For the data below, restate word for word only the lines from the line containing "Número de páginas: 190" through the line containing "Innstillinger for Cookies", both ends included.
━━━ Input records ━━━
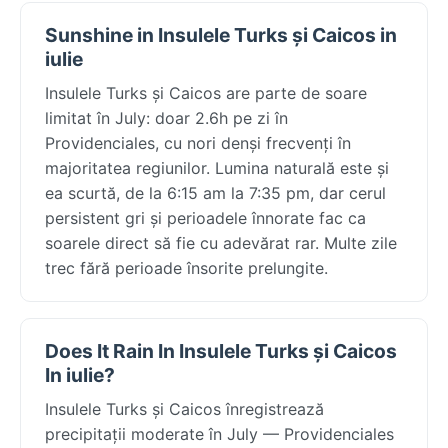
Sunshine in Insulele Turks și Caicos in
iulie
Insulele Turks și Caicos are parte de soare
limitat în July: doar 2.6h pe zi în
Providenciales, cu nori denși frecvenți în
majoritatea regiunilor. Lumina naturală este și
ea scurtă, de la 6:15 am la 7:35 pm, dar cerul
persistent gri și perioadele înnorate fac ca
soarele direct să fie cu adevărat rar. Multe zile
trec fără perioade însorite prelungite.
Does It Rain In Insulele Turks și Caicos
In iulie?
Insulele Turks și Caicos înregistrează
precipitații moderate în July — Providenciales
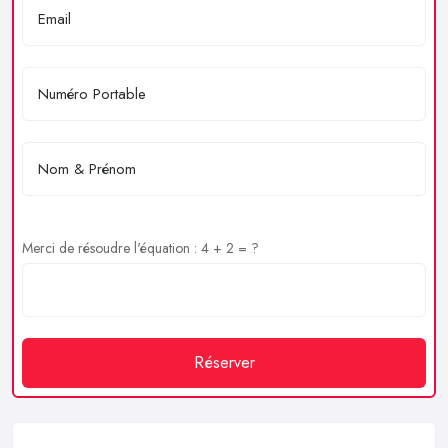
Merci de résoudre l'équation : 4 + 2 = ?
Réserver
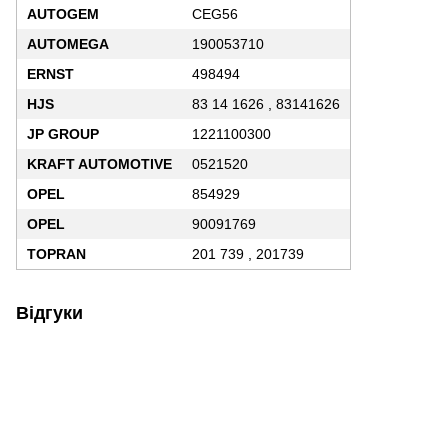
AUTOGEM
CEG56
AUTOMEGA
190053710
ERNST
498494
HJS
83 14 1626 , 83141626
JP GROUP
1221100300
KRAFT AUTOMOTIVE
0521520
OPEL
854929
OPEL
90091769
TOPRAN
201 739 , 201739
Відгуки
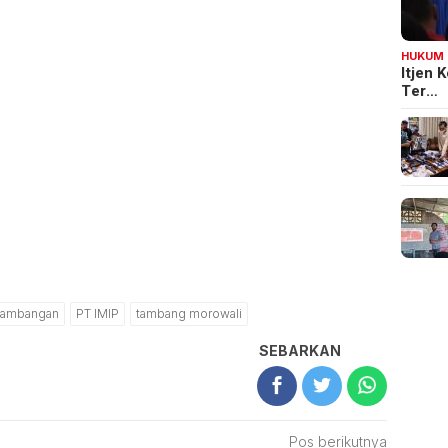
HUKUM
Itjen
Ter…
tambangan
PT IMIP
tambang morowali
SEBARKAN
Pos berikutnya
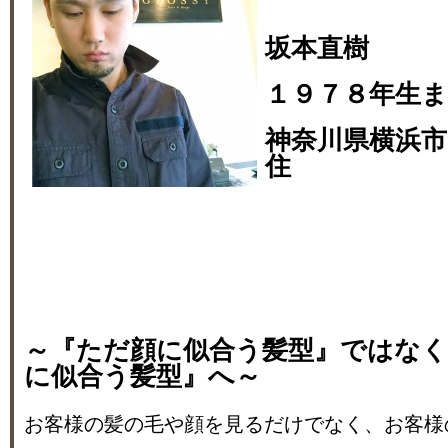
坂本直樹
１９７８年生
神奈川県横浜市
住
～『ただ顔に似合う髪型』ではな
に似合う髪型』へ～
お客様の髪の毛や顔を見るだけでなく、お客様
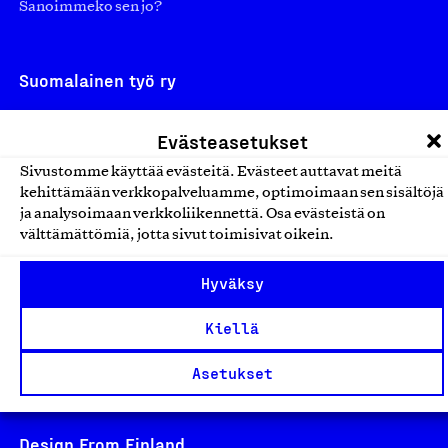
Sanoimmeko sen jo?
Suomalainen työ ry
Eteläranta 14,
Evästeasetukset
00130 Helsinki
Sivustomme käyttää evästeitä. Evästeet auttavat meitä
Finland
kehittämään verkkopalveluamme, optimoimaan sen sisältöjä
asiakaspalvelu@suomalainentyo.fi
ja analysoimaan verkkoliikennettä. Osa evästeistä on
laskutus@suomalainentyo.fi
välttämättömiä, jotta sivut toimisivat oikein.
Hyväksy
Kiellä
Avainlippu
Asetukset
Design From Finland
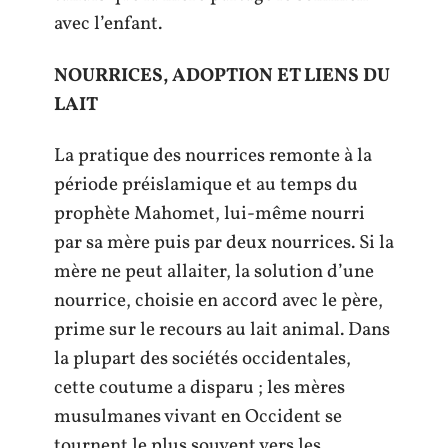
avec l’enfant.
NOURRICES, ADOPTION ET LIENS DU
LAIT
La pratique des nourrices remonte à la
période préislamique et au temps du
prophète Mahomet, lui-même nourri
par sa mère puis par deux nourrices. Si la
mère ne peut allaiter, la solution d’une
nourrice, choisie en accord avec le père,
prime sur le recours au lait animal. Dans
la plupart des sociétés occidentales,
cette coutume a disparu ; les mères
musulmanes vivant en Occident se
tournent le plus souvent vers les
━━━
━━━ Input records ━━━
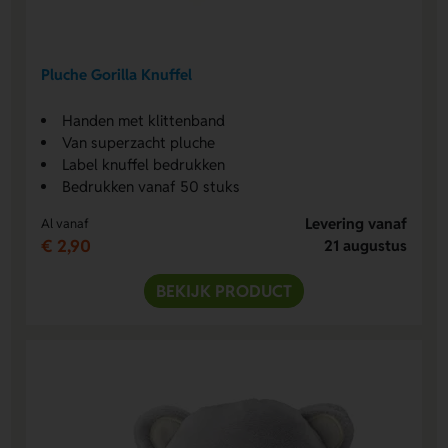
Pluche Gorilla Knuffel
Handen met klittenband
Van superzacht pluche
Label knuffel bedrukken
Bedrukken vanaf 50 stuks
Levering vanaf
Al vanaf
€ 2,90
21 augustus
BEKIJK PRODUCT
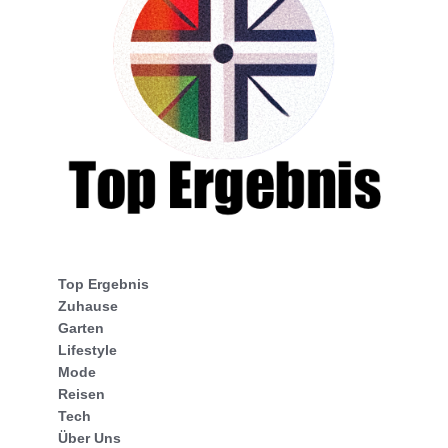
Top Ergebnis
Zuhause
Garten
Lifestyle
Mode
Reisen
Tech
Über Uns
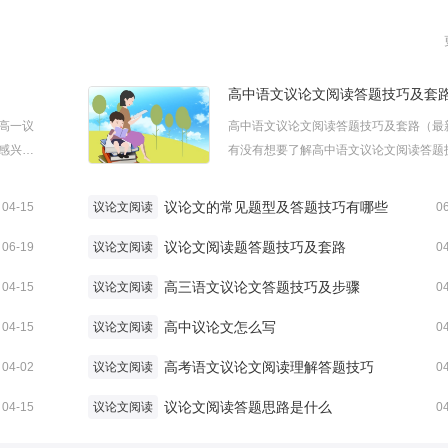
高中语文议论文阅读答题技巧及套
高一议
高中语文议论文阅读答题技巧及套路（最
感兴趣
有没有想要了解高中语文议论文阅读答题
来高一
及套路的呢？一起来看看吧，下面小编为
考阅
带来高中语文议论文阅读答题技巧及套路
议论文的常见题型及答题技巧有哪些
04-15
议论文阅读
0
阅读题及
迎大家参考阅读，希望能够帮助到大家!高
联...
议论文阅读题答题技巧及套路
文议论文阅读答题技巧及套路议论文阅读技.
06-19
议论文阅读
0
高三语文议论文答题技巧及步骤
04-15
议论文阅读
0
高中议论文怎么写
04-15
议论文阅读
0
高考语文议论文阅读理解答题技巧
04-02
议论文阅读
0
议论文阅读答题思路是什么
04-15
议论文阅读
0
━━━
━━━ Input records ━━━
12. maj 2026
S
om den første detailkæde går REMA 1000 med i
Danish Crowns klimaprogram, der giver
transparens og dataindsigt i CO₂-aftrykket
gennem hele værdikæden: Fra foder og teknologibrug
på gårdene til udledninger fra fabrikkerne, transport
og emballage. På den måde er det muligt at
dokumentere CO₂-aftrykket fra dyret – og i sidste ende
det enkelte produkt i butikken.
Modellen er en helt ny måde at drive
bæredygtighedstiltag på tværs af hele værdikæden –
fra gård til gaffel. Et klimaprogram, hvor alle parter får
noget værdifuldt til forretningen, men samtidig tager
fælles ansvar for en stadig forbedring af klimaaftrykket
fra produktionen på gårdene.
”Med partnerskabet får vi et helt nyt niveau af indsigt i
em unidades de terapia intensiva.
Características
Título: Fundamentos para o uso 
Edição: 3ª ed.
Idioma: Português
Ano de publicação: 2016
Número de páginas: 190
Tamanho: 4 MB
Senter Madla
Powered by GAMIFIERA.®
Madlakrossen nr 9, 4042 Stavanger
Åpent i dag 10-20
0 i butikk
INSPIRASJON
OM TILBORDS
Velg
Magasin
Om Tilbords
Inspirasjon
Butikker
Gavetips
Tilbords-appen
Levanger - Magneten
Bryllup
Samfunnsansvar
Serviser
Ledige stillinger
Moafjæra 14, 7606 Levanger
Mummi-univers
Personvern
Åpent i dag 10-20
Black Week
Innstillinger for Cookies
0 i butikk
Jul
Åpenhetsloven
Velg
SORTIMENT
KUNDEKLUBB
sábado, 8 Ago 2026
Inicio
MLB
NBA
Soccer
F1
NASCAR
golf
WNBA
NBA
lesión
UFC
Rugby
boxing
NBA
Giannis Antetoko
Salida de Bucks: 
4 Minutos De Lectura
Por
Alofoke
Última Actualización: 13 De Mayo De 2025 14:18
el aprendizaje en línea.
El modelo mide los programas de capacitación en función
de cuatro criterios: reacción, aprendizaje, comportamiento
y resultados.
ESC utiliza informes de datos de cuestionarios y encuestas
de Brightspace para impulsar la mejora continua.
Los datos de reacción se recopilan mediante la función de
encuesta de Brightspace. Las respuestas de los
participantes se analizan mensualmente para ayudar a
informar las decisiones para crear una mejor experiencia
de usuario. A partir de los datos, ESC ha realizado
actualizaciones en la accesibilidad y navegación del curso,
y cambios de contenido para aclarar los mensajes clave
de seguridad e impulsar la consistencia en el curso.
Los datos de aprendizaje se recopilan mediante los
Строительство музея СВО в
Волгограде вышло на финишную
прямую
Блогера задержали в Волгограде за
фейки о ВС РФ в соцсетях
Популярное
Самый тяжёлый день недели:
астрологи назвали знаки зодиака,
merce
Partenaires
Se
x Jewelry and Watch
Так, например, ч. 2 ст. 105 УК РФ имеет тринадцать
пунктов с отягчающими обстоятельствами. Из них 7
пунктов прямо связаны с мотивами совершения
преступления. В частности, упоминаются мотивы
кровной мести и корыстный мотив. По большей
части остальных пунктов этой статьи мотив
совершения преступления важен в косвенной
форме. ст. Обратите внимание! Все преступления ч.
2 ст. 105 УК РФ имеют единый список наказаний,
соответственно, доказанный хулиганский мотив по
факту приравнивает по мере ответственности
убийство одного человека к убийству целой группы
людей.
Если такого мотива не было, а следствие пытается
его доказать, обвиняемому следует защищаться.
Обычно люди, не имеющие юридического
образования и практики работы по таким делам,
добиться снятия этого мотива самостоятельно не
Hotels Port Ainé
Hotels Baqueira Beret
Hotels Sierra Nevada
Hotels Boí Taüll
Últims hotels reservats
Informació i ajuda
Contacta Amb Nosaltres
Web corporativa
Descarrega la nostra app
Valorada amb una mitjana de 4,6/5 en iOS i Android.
━━━
> _Exercise answer_:
Número de páginas: 190
Tamanho: 4 MB
Senter Madla
Powered by GAMIFIERA.®
Madlakrossen nr 9, 4042 Stavanger
Åpent i dag 10-20
0 i butikk
INSPIRASJON
OM TILBORDS
Velg
Magasin
Om Tilbords
Inspirasjon
Butikker
Gavetips
Tilbords-appen
Levanger - Magneten
Bryllup
Samfunnsansvar
Serviser
Ledige stillinger
Moafjæra 14, 7606 Levanger
Mummi-univers
Personvern
Åpent i dag 10-20
Black Week
Innstillinger for Cookies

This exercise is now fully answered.